Copy the data below exactly, omitting any picture it contains.

──────── Provided data ────────

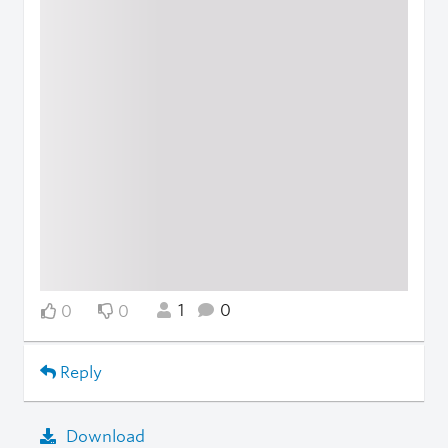
1
0
0
0
Reply
Download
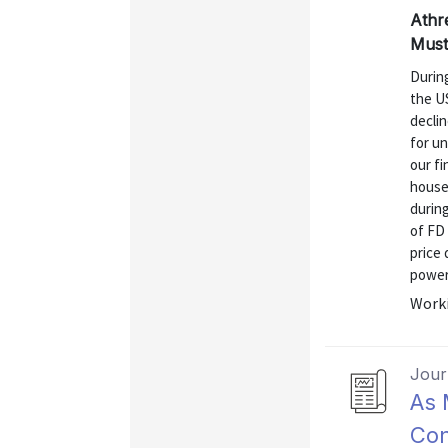
Athr
Must
Durin
the US
declin
for un
our fi
househ
during
of FD 
price
power 
Worki
Journ
As 
Con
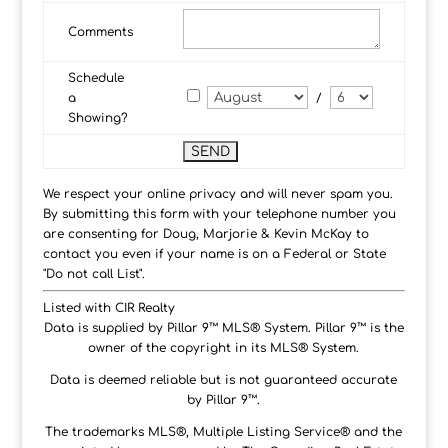
Comments
Schedule
a
/
Showing?
We respect your online privacy and will never spam you.
By submitting this form with your telephone number you
are consenting for Doug, Marjorie & Kevin McKay to
contact you even if your name is on a Federal or State
"Do not call List".
Listed with CIR Realty
Data is supplied by Pillar 9™ MLS® System. Pillar 9™ is the
owner of the copyright in its MLS® System.
Data is deemed reliable but is not guaranteed accurate
by Pillar 9™.
The trademarks MLS®, Multiple Listing Service® and the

────────

Result below:
1
0
0
0
Reply
Download
Athr
Must
Durin
the US
declin
for un
our fi
househ
during
of FD 
price
power 
Worki
Journ
As 
Con
Comments
Schedule
a
/
Showing?
We respect your online privacy and will never spam you.
By submitting this form with your telephone number you
are consenting for Doug, Marjorie & Kevin McKay to
contact you even if your name is on a Federal or State
"Do not call List".
Listed with CIR Realty
Data is supplied by Pillar 9™ MLS® System. Pillar 9™ is the
owner of the copyright in its MLS® System.
Data is deemed reliable but is not guaranteed accurate
by Pillar 9™.
The trademarks MLS®, Multiple Listing Service® and the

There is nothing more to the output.